If the diameter of the rocket nozzle exhaust is \(5 \mathrm{~m}\) and the exhaust pressure is \(10 \ \mathrm{kPa}\), determine the net pressure force on the system. Assume atmospheric pressure is \(100 \ \mathrm{kPa}\). Was neglecting the pressure force reasonable?
Motion with Cylindrical Coordinates
The following application shows how cylindrical coordinates can be used to describe plane curvilinear motion.
Sometimes it is advantageous to describe the motion of a point in a plane in terms of the distance \(r\) from the origin and the angle \(\theta\) measured from the positive \(x\)-axis, i.e. cylindrical coordinates. Using the definitions of velocity and acceleration as first and second derivatives of position with respect to time and the trigonometric relations between \(x, y, r,\) and \(\theta\) the following relationships can be developed:
Figure \(\PageIndex{3}\): Table of unit vector and position, velocity, and acceleration equation relationships between rectangular and cylindrical coordinates.
(a) Starting with the position vector \(\mathbf{r}\), show that \(\mathbf{e}_{\mathrm{r}}=(\cos \theta) \mathbf{i}+(\sin \theta) \mathbf{j}\).
(b) Now differentiate \(\mathbf{e}_{\mathbf{r}}\) with respect to time and prove to yourself that \(\dfrac{d}{d t} \mathbf{e}_{\mathbf{r}}=\omega \mathbf{e}_{\theta}\).
(c) How do the relations for \(\mathbf{r}, \mathbf{V}\), and \(\mathbf{a}\) in cylindrical coordinates simplify if \(r=R\), a constant?

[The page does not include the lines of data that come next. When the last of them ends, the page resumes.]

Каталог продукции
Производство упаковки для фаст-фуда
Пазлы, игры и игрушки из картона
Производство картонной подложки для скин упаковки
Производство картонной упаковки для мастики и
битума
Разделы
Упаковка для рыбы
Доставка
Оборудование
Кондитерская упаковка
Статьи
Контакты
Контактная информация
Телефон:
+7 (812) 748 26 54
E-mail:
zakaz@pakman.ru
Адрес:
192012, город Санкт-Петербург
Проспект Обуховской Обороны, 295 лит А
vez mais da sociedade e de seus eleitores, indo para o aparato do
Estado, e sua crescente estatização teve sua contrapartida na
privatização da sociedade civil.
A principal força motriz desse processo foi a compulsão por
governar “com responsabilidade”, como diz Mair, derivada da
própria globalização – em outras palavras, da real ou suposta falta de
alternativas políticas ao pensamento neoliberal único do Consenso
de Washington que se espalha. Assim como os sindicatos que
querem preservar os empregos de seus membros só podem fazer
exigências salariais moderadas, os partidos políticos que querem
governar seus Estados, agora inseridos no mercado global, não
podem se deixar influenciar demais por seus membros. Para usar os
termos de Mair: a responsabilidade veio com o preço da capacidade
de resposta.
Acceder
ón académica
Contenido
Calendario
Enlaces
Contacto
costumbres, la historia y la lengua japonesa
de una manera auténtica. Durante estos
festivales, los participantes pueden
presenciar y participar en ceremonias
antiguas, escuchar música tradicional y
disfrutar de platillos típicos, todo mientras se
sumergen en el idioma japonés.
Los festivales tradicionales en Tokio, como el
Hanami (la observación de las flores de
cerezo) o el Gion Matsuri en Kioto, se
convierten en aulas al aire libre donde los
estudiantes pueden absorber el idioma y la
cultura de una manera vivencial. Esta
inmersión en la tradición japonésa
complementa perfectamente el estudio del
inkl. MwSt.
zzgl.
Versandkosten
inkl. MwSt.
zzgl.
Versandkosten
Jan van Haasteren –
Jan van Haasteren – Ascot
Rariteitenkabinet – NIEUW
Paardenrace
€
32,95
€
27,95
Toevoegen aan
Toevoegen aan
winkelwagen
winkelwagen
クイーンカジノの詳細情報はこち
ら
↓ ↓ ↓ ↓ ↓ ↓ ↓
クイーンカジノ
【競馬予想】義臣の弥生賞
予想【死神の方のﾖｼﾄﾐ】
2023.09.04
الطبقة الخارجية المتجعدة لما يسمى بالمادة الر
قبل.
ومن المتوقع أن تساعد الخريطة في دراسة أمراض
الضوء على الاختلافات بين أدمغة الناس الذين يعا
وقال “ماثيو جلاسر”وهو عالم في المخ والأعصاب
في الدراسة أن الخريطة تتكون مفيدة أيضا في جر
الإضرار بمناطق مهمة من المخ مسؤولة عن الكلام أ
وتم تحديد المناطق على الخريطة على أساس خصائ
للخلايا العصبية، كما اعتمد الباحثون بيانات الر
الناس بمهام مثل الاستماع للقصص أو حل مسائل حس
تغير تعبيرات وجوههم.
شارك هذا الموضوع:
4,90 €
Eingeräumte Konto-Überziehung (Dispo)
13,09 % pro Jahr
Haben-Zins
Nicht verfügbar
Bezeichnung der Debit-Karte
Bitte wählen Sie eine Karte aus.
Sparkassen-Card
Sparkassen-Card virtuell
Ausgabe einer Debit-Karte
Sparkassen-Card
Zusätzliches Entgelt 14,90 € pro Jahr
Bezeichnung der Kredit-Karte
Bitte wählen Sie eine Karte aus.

(d) How do the relations for \(\mathbf{r}, \mathbf{V}\), and \(\mathbf{a}\) in cylindrical coordinates simplify if \(\omega=\) constant?
A circular disk of radius \(R\) and thickness \(t\) is made of a material with density \(\rho\). Determine the linear momentum for the disk under the following conditions:
(a) The disk is rotating with a rotational velocity \(\omega\) about its centroidal axis, \(G\). Even though this disk appears to touch the ground, it is slipping and is not rolling.

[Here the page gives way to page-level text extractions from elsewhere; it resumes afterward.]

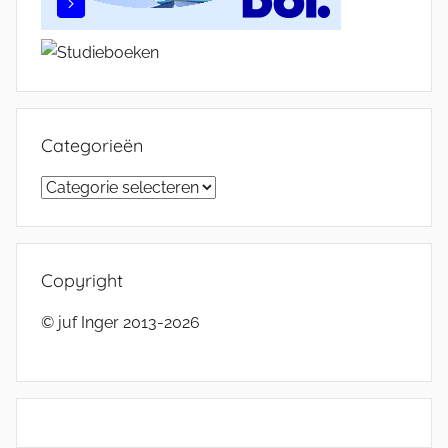
Categorieën
Categorieën
Copyright
© juf Inger 2013-2026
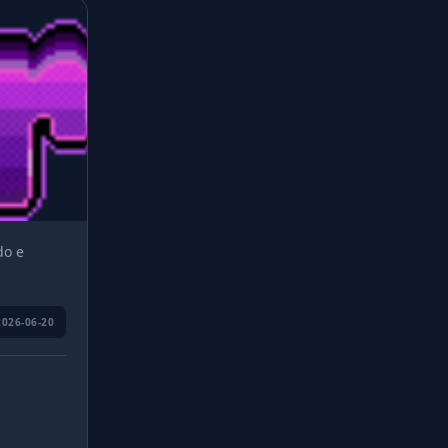
do e
2026-06-20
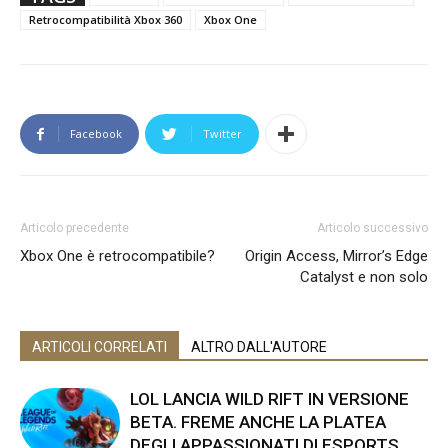
Retrocompatibilità Xbox 360
Xbox One
Facebook
Twitter
Articolo precedente
Articolo successivo
Xbox One è retrocompatibile?
Origin Access, Mirror’s Edge
Catalyst e non solo
ARTICOLI CORRELATI
ALTRO DALL'AUTORE
LOL LANCIA WILD RIFT IN VERSIONE
BETA. FREME ANCHE LA PLATEA
DEGLI APPASSIONATI DI ESPORTS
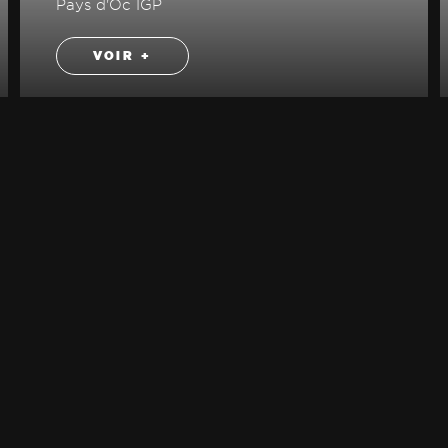
Pays d'Oc IGP
VOIR +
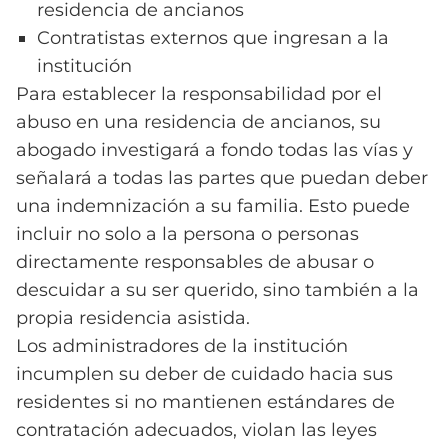
residencia de ancianos
Contratistas externos que ingresan a la
institución
Para establecer la responsabilidad por el
abuso en una residencia de ancianos, su
abogado investigará a fondo todas las vías y
señalará a todas las partes que puedan deber
una indemnización a su familia. Esto puede
incluir no solo a la persona o personas
directamente responsables de abusar o
descuidar a su ser querido, sino también a la
propia residencia asistida.
Los administradores de la institución
incumplen su deber de cuidado hacia sus
residentes si no mantienen estándares de
contratación adecuados, violan las leyes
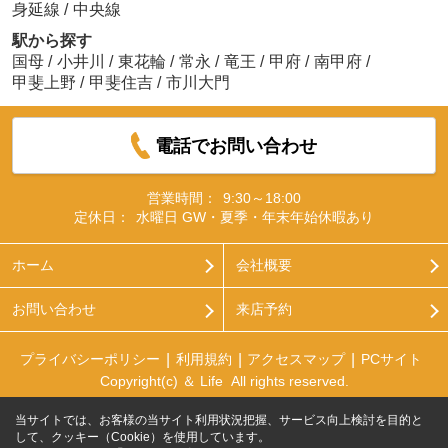
身延線
/
中央線
駅から探す
国母
/
小井川
/
東花輪
/
常永
/
竜王
/
甲府
/
南甲府
/
甲斐上野
/
甲斐住吉
/
市川大門
電話でお問い合わせ
営業時間：
9:30～18:00
定休日：
水曜日 GW・夏季・年末年始休暇あり
ホーム
会社概要
お問い合わせ
来店予約
プライバシーポリシー
利用規約
アクセスマップ
PCサイト
Copyright(c) ＆ Life All rights reserved.
当サイトでは、お客様の当サイト利用状況把握、サービス向上検討を目的と
して、クッキー（Cookie）を使用しています。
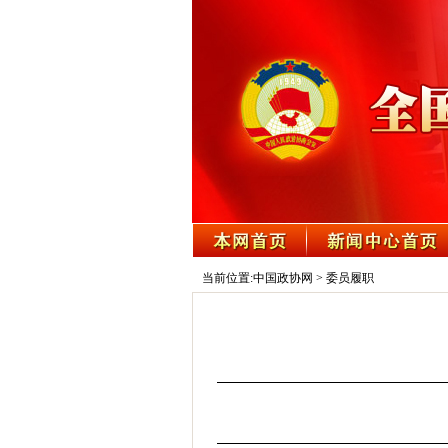
当前位置:
中国政协网
>
委员履职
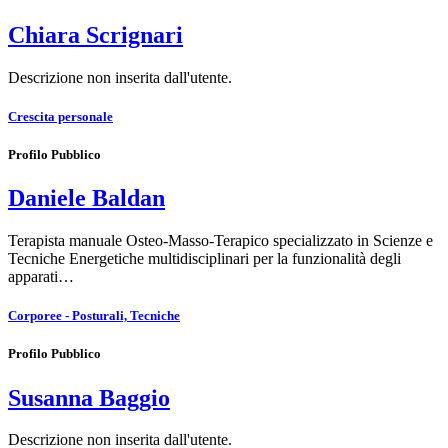
Chiara Scrignari
Descrizione non inserita dall'utente.
Crescita personale
Profilo Pubblico
Daniele Baldan
Terapista manuale Osteo-Masso-Terapico specializzato in Scienze e
Tecniche Energetiche multidisciplinari per la funzionalità degli
apparati…
Corporee - Posturali, Tecniche
Profilo Pubblico
Susanna Baggio
Descrizione non inserita dall'utente.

(b) The disk is sliding to the right without rotating, i.e. \(\omega=0\). The disk is translating with velocity \(\mathbf{V}\).
Figure \(\PageIndex{4}\): Given information about disk.
Solution:
Known: A circular disk moves with specified motion.
Find: (a) Linear momentum when the disk is rotating about its centroidal axis.
(b) Linear momentum when the disk is translating with velocity \(\mathbf{V}\).
Given: See figure above.
Analysis: Strategy \(\rightarrow\) Use the definition of linear momentum.
(a) The velocity of the rotating disk measured with respect to the center of mass \(G\) is \(\mathbf{V} = r \omega \mathbf{e}_{\theta} = r \omega \left( -(\sin \theta) \mathbf{i}+(\cos \theta) \mathbf{j} \right)\). Using the definition for linear momentum of a system we have \[\begin{aligned} \mathbf{P}_{\mathrm{sys}} &= \int\limits_{V\kern-0.5em\raise0.3ex-_{\text{sys}}} (\mathbf{V} \rho) d V\kern-1.0em\raise0.3ex- = \int\limits_{0}^{2 \pi} \int\limits_{0}^{R} \underbrace{ \left(r \omega \mathbf{e}_{\theta} \right) }_{\mathbf{V}} \rho \underbrace{ (r \ d \theta \ dr) }_{d V\kern-0.5em\raise0.3ex-} \\ &= (\rho \omega) \int\limits_{0}^{2 \pi} \underbrace{ ((\sin \theta) \mathbf{i} - (\cos \theta) \mathbf{j}) }_{\mathbf{e}_{\theta}} \left( \int\limits_{0}^{R} r^{2} \ dr \right) d \theta = (\rho \omega) \int\limits_{0}^{2 \pi} \underbrace{ ((\sin \theta) \mathbf{i} - (\cos \theta) \mathbf{j}) }_{\mathbf{e}_{\theta}} \left( \frac{R^{3}}{3}\right) d \theta \\ &= \left( \frac{\rho \omega R^{3}}{3} \right) \int\limits_{0}^{2 \pi} \left( (\sin \theta) \mathbf{i} - (\cos \theta) \mathbf{j} \right) \ d \theta \\ &=\left( \frac{\rho \omega R^{3}}{3} \right) \left[ \mathbf{i} \int\limits_{0}^{2 \pi}(\sin \theta) \ d \theta - \mathbf{j} \int_{0}^{2 \pi}(\cos \theta) \ d \theta \right] = \left( \frac{\rho \omega R^{3}}{3} \right)(0)=0 \end{aligned} \nonumber \]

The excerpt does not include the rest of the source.